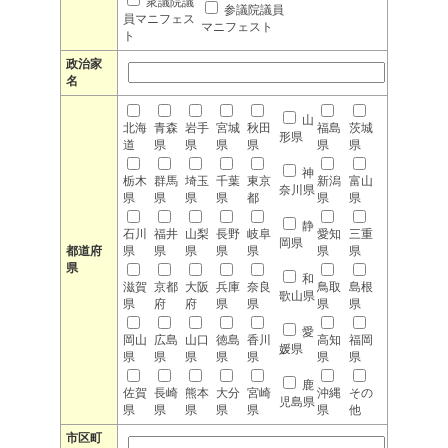
衆議院議
参議院議員
員マニフェス
マニフェスト
ト
政治家
名
山
北海
青森
岩手
宮城
秋田
福島
茨城
形県
道
県
県
県
県
県
県
神
栃木
群馬
埼玉
千葉
東京
新潟
富山
奈川県
県
県
県
県
都
県
県
静
石川
福井
山梨
長野
岐阜
愛知
三重
岡県
都道府
県
県
県
県
県
県
県
県
和
滋賀
京都
大阪
兵庫
奈良
鳥取
島根
歌山県
県
府
府
県
県
県
県
愛
岡山
広島
山口
徳島
香川
高知
福岡
媛県
県
県
県
県
県
県
県
鹿
佐賀
長崎
熊本
大分
宮崎
沖縄
その
児島県
県
県
県
県
県
県
他
市区町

☆ ☆ ☆

### [What is expected]
Since the pictures are not wanted, give the material again exactly without them.

### [Task result]
衆議院議
参議院議員
員マニフェス
マニフェスト
ト
政治家
名
山
北海
青森
岩手
宮城
秋田
福島
茨城
形県
道
県
県
県
県
県
県
神
栃木
群馬
埼玉
千葉
東京
新潟
富山
奈川県
県
県
県
県
都
県
県
静
石川
福井
山梨
長野
岐阜
愛知
三重
岡県
都道府
県
県
県
県
県
県
県
県
和
滋賀
京都
大阪
兵庫
奈良
鳥取
島根
歌山県
県
府
府
県
県
県
県
愛
岡山
広島
山口
徳島
香川
高知
福岡
媛県
県
県
県
県
県
県
県
鹿
佐賀
長崎
熊本
大分
宮崎
沖縄
その
児島県
県
県
県
県
県
県
他
市区町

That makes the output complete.